THAYIL: I feel sorry for any band that gets to the point of releasing material that sounds like they're in their death throes. I think we're being very generous to our fans by not doing that. [laughs] Everyone likes a car wreck; I'm sorry if we kept driving. We decided to pull over and park the car, that was all. Right now, A&M is being the designated drive, that's what A-Sides is. "Here's the keys, here's the car, here's the gas, go ahead -- just get us home!" [laughs]
GW: Did you get to make your last record?
THAYIL: We made a last record. I don't think we got the opportunity to make our last record. We made a final record. We're done.
GW: How do you see Soundgarden in historical terms.
THAYIL: We verbalized many years ago that we didn't want to bend for the marketplace.
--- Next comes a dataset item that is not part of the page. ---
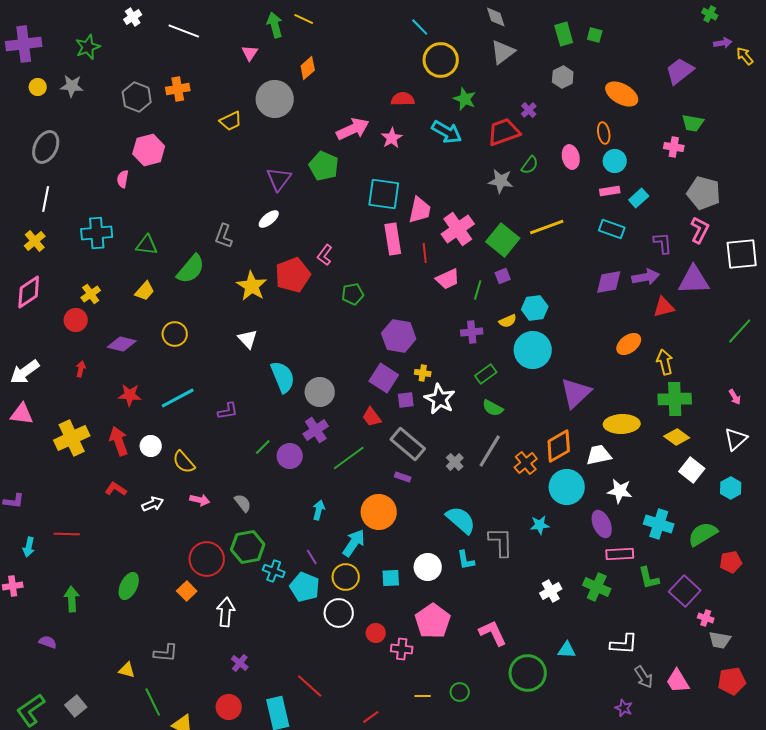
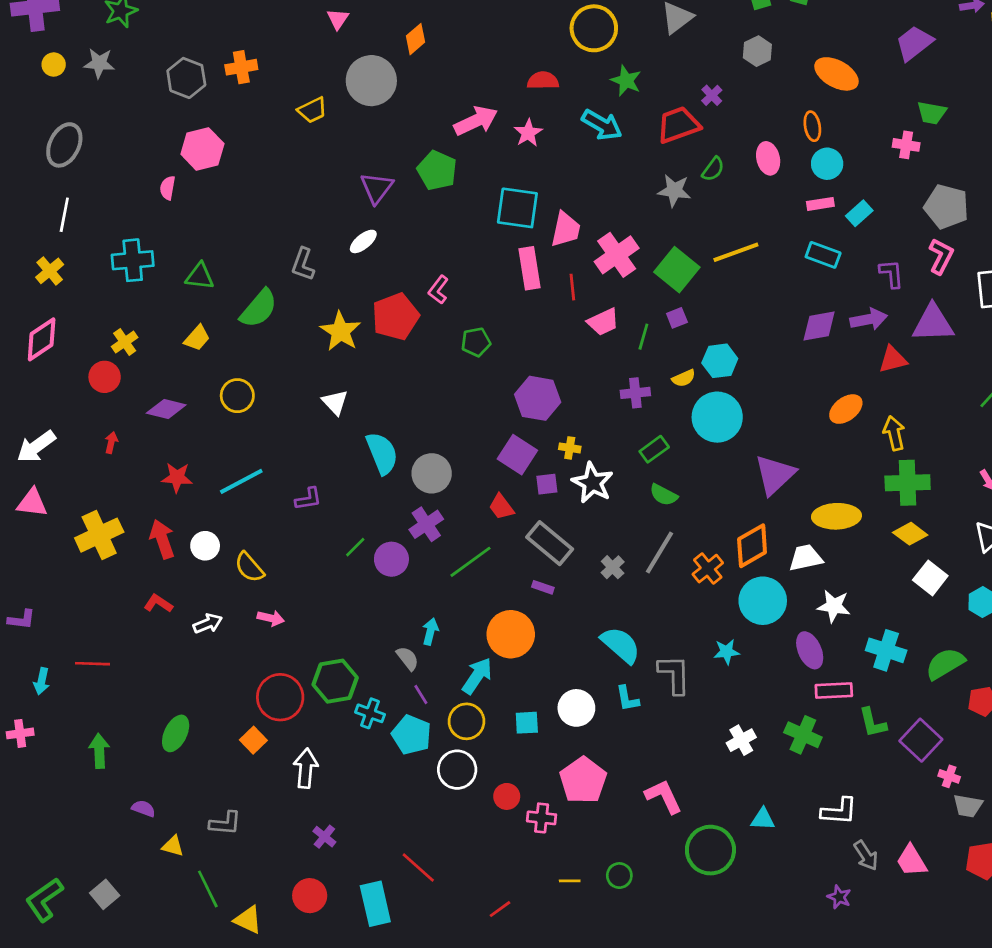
gray semicircle: (243, 503) -> (408, 658), moved
purple semicircle: (48, 642) -> (143, 808), moved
Our business was to always do what we liked and have the market bend to us. It was just a matter of time. You know what the bitch about the Seventies was? Fucking baby-boomers and 40-nothings. The eighties sucked way worse than the Seventies. The Seventies had Richard Hell & The Voidoids, The Stooges, the Sex Pistols. The coolest thing in the Eighties, in terms of mainstream rock and roll, was the Police. They were cool musicians. All the great stuff in the Eighties was the underground stuff and metal, from Metallica to Husker Du, to the Butthole Surfers to Black Flag, Big Black to Sonic Youth, Soundgarden to Tad. What was on the radio just sucked. I did not listen to the radio or watch TV during that time at all. If you look at major label music or radio of the Eighties, it was embarrassing. You had these stupid little New Wave flock of haircut bands. Then you had the gay-clown-at-my-birhtday-party-shit that passed as metal. It was the Partridge Family with fuzzy guitars, and it stunk. I'm glad we killed that stuff. Us, and a lot of other Seattle bands that put a dagger into the heart of Hollywood rock.
GW: But hasn't it come back to haunt you? Think about it--what's happening in music right now--a flood of flashy one-hit wonders. The stuff you killed 10 years ago has changed clothes and has come back to kill you.
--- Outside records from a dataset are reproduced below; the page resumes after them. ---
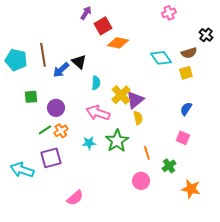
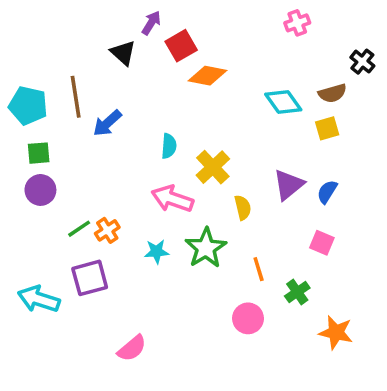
black triangle: (79, 62) -> (123, 53), moved
green square: (31, 97) -> (39, 153), moved
purple triangle: (135, 100) -> (288, 185), moved
purple circle: (56, 108) -> (40, 190), moved

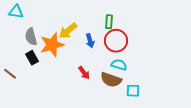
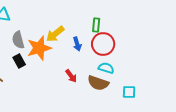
cyan square: (133, 91) -> (129, 92), moved

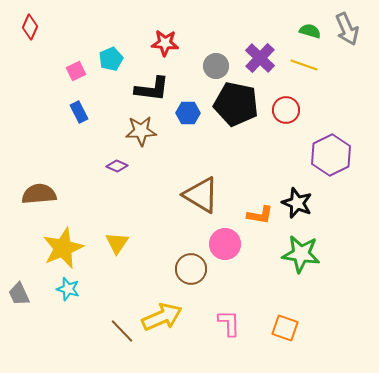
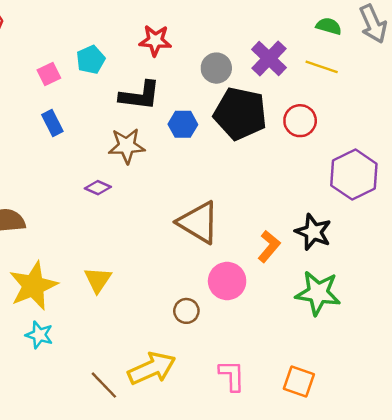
orange L-shape: (260, 215) -> (269, 246), turned -60
brown circle: (191, 269) -> (186, 311), size x0.7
THAYIL: It hasn't killed us. There's no competition. People who like Soundgarden don't like the Spice Girls. Hanson plays a shopping mall and a couple of hundred 10-year-old girls trample each other to get in. I was never a 10-year-old girl, and I don't like the kind of crap 10-year-old girl likes. Not to dis' on 10-year-old girls who are our fans, but we weren't playing for you. Thanks for buying the record , though. [pizza pause] That's the one thing I hate about being in a popular band: you have to watch what you fucking say all the time, and try not to offend people. I'm not interested in being that political and having to spend my time being ultimately dishonest and having to inhibit and stifle myself. We were in this to explore ideas, and it's very frustrating to have to inhibit that.
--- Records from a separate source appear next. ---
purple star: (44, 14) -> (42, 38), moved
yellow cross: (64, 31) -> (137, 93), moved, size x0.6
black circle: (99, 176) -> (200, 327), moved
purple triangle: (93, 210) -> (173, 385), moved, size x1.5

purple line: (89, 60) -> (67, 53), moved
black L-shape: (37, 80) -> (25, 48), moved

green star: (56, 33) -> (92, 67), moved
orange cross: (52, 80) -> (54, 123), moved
GW: If Soundgarden were to start out today, do you think you would go as as you did? The cycle of music trends these days has sped up to the point where it only awards careers for 15 minutes.
THAYIL: Yeah, we would have made the same kind of impact. Our music was honest and original and people recognized that. The smart people did, anyway.
GW: Any chance of Soundgarden reuniting for a big money tour with back-up singers and Mick Fleetwood on percussion, or are you going to continue being grumpy old men?
THAYIL: [laughs] If we ever did it again, it would be for the creative element and the camaraderie. I think everyone likes and enjoys each other's company. We would do it for that reason. If someone were to dangle a million-dollar carrot in front of our faces, they wouldn't get a nibble because we're not interested. There are plenty of other things we can do. Music is just one of many employment opportunities available to us. We're talking about four individuals who are capable of retiring if they so wish. Employment opportunities are not the issue here, sabbatical is.
GW: So it's not over yet, is it?
THAYIL: As long as we're all alive and kicking and enjoying ourselves, nothing's over. Sure, there's a certain finality to what we did. It would foolish and pretty stupid to say, yeah, it's over. But we ran our course. We had fun.